Sunday, May 19, 2013
Tabibul Islam
- Once dependent on imports and transnationals, Bangladesh is now a leading producer of pharmaceuticals which are in growing demand in world markets.
The credit for this is widely given to the 14-year-old drug policy which banned a range of unnecessary and expensive medicines whose production was monopolised by foreign companies.
But having prospered under the 1982 drugs policy which is hailed as a model for the developing world, a section of the local pharmaceutical industry, backed by influential politicians, is now complaining.
Controls on manufacture and pricing under the policy must be lifted because these are bad for the future growth of the industry, some of the biggest companies demand.
The President of the Bangladesh Pharmaceutical Industry Association, Salman F. Rahaman, a top pharmaceutical manufacturer, says the controls on raw material imports are blocking the further growth of the industry.

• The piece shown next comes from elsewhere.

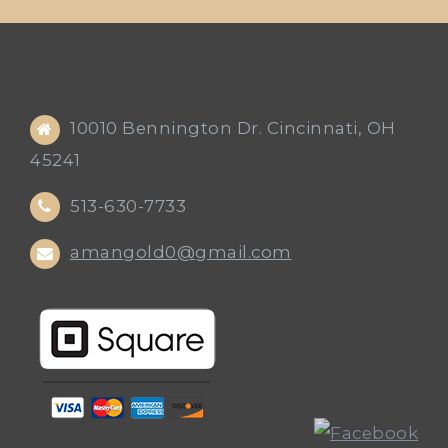
10010 Bennington Dr. Cincinnati, OH
45241
513-630-7733
amangold0@gmail.com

He is supported by former Finance Minister M. Saifur Rahman of the main opposition Bangladesh National Party who maintains that drug prices should be freed of government control and be determined by the market. The government’s role should only be to ensure drug quality, he thinks.
But Zafrullah Chowdhury, one of the architects of the 1982 policy — he was one of the nine experts who framed the guidelines — counters these charges. If the policy is not good, how could the local drug industry have done so well, he asks.
Supporters of the policy point out that if discarded it would lead to manipulation of prices by producers, making essential drugs unaffordable for the common people in one of the world’s poorest nations, where only a fifth of the about 120 million people are estimated to have access to modern health care.
Among its supporters are the World Bank, the U.N. Children’s Fund (UNICEF) and the World Health Organisation (WHO) who had advised former Premier Khaleda Zia’s government against scrapping the drug policy.
In a joint letter to Bangladesh’s Health Ministry, the resident chiefs of these bodies said the 1982 drug policy was admired the world over as a progressive measure.
“While no one would deny the need for periodic revisions of such a policy, there seems to be unanimity among international health experts that this policy has had a major positive impact on the health situation of Bangladesh with favourable consequences for the economics of the pharmaceutical industry,” the letter said.
It is agreed by all that the 1982 policy did wonders for Bangladesh’s local medicine industry. Last year, some 190 companies including seven transnationals produced medicines worth more than 237 million dollars.
But not long ago, the bulk of medicines were imported or made by foreign companies. Over the last 10 years, Bangladesh has shaved 186 million dollars off its drugs import bill, say health ministry officials.
A year before the policy was announced, nearly two thirds pharmaceuticals were produced by eight foreign companies which supplied eight out of every 10 medicines sold in the country. By the year 1991, more than 60 percent drugs were made by national companies.
The quality of local medicines has improved over the years. In 1981, more than a third of the drugs made in the country were substandard, but 10 years later, less than a tenth of the samples examined by the National Drug Testing Laboratory were found below the mark.
By banning more than 1,600 brands as unnecessary and harmful, the drug policy limited production to essential medications which are now more easily available and cheaper.
Though the consumer price index rose by more than 170 percent in the decade following the announcement of the policy, the retail price of 25 major drugs increased by an average of just 20 percent, according to a study by the International Organisations of Consumers Unions, UNICEF and the British non-governmental organisation, OXFAM.
Bangladesh has even established a presence in the global drug market, earning seven million dollars last year from exports to 28 countries. Some 16 companies are selling pharmaceuticals to several European, Gulf and Asian nations.
With proper support Bangladesh can earn as much as one billion dollars from export over the next five years, estimates the
Bangladesh Drug Manufacturers Association.
The biggest emerging markets for Bangladeshi pharmaceuticals are its South Asian neighbours and the Commonwealth of Independent States. Bangladeshi drug firms, though, face a stiff challenge from Indian companies.
“Cheap labour and the low cost of production of medicines has given Bangladesh an edge over neighbouring countriesd in the export market,” says a pharmaceutical exporter.